I only suggested that such a mechanized comparison produce legally binding results when the two names are found to be sufficiently dissimilar. That would be done with a very conservative set of rules. Of course, in that case many pairs of names couldn't be mechanically decided as non-violating even if human experts would regard them as such.

3:22 PM  
Blogger olli said...

I'm not sure if I understand you correctly. Say, HP is a short trademark. It does not however pre-empt longer trademarks even if they include string 'HP' as long as a human is able to distinguish those two. On the other hand, a trademark is protected only within certain classes of goods and/or services. If HP were registered as a trademark for computer equipment it would be legal for another company to call their piquant sauce HP also. Usually, human beings are able to make a distinction between computers and sauces and thus there is no risk of confusing those two. (There are some famous cases in which a trademark, like Kodak, was protected extensively, but those are rare exceptions.)

Two me, a trademark of N bits does not occupy a place only in a 2^N-bit universe, but in an arbitrarily large, multidimensional space - one axis being the nature of the good/service (computer, sauce, ...), another being the territory, etc.

On the other hand, as you said, a mark may occupy more than one place in that space, namely also those places that a human being mixes up with the original place.

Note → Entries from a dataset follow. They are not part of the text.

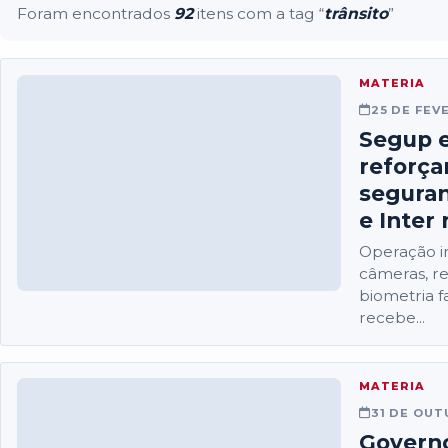
Foram encontrados
92
itens com a tag “
trânsito
”
MATERIA
25 DE FEV
Segup e
reforça
seguran
e Inter
Operação i
câmeras, r
biometria f
recebe...
MATERIA
31 DE OUT
Governo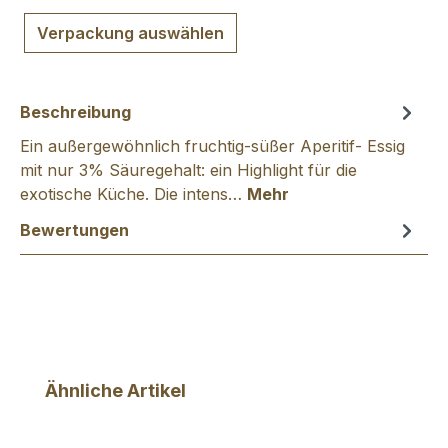
Verpackung auswählen
Beschreibung
Ein außergewöhnlich fruchtig-süßer Aperitif- Essig
mit nur 3% Säuregehalt: ein Highlight für die
exotische Küche. Die intens…
Mehr
Bewertungen
Produktgalerie überspringen
Ähnliche Artikel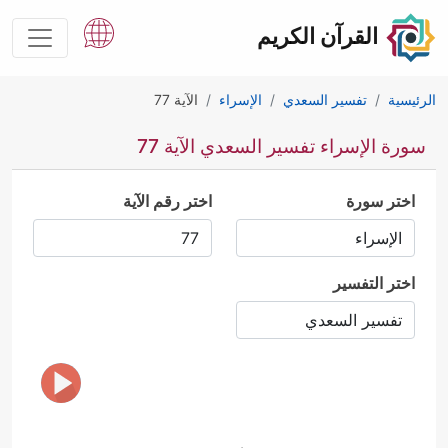
القرآن الكريم
الرئيسية
تفسير السعدي
الإسراء
الآية 77
سورة الإسراء تفسير السعدي الآية 77
اختر سورة
اختر رقم الآية
اختر التفسير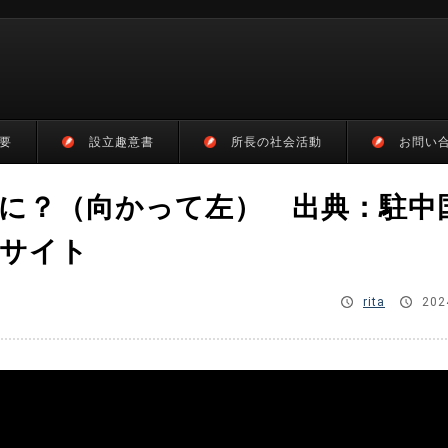
要
設立趣意書
所長の社会活動
お問い
に？（向かって左） 出典：駐中
サイト
rita
202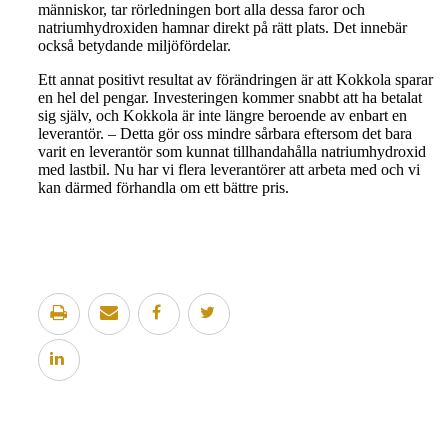
människor, tar rörledningen bort alla dessa faror och
natriumhydroxiden hamnar direkt på rätt plats. Det innebär
också betydande miljöfördelar.
Ett annat positivt resultat av förändringen är att Kokkola sparar
en hel del pengar. Investeringen kommer snabbt att ha betalat
sig själv, och Kokkola är inte längre beroende av enbart en
leverantör. – Detta gör oss mindre sårbara eftersom det bara
varit en leverantör som kunnat tillhandahålla natriumhydroxid
med lastbil. Nu har vi flera leverantörer att arbeta med och vi
kan därmed förhandla om ett bättre pris.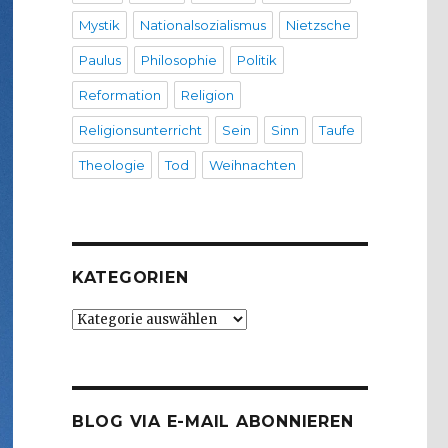
Mystik
Nationalsozialismus
Nietzsche
Paulus
Philosophie
Politik
Reformation
Religion
Religionsunterricht
Sein
Sinn
Taufe
Theologie
Tod
Weihnachten
KATEGORIEN
Kategorien
BLOG VIA E-MAIL ABONNIEREN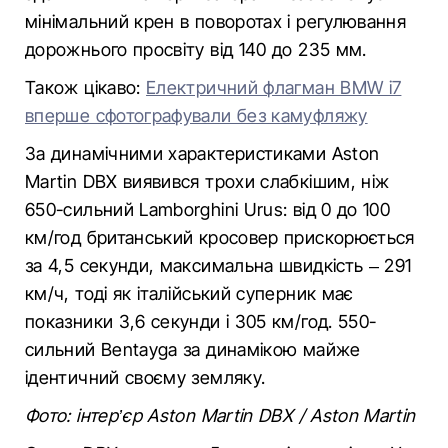
мінімальний крен в поворотах і регулювання
дорожнього просвіту від 140 до 235 мм.
Також цікаво:
Електричний флагман BMW i7
вперше сфотографували без камуфляжу
За динамічними характеристиками Aston
Martin DBX виявився трохи слабкішим, ніж
650-сильний Lamborghini Urus: від 0 до 100
км/год британський кросовер прискорюється
за 4,5 секунди, максимальна швидкість – 291
км/ч, тоді як італійський суперник має
показники 3,6 секунди і 305 км/год. 550-
сильний Bentayga за динамікою майже
ідентичний своєму земляку.
Фото: інтер’єр Aston Martin DBX / Aston Martin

I agree that lots of interesting research work could be done in this field. The answer that "only a human being can make the final decision" often refers to the fact that the issue hasn't been studied enough and therefore the decision has to be made heuristically. Therefore much better search engines could be developed if the issues were studied more carefully. On the other hand, not all the aspects of the human nature can be imitated by computers - not in this century anyway. Therefore I still claim that the final decision is left to humans - for the time being...

11:28 AM  
Blogger cessu said...

You're quite right that longer names that incidentally include a shorter trademarked name don't violate the shorter trademark. But people prefer shorter and easily pronounciable names and they give a competitive advantage to their trademark holder. I've seen several open source software projects (they are global but have zero budget) have to rename themselves several times, each time to a longer and less descriptive name. My ultimate fear with trademarks, however, is something equivalent of domain name hoarding.

Olli: "On the other hand, a trademark is protected only within certain classes of goods and/or services. If HP were registered as a trademark for computer equipment it would be legal for another company to call their piquant sauce HP also."

Correct, and actually Eric S. Pearl has filed for a trademark "HP" in the field of "education services, namely, classes and seminars in the fields of physical, emotional, spiritual, dynamic and energetic healing" ;-)

Back to the "iPod" vs. "spod" case: does it form an argument against using names like "OP" or "hB" for something in computing?

Olli: "I agree that lots of interesting research work could be done in this field. The answer that "only a human being can make the final decision" often refers to the fact that the issue hasn't been studied enough and therefore the decision has to be made heuristically."

So that answer doesn't imply computers couldn't make the decision once the issue has been studied. I have a hunch that a very useful result could be obtained, and you agree there's no prior research or apparently no other strong arguments that shows a worthwhile result couldn't be obtained. Here the "result" means codifying perceived similarity of standard character trademarks and their fields, and useful for example in searching, and with some safety factor, also in obtaining very probable (if not legally binding once the law is updated accordingly) non-violation decisions.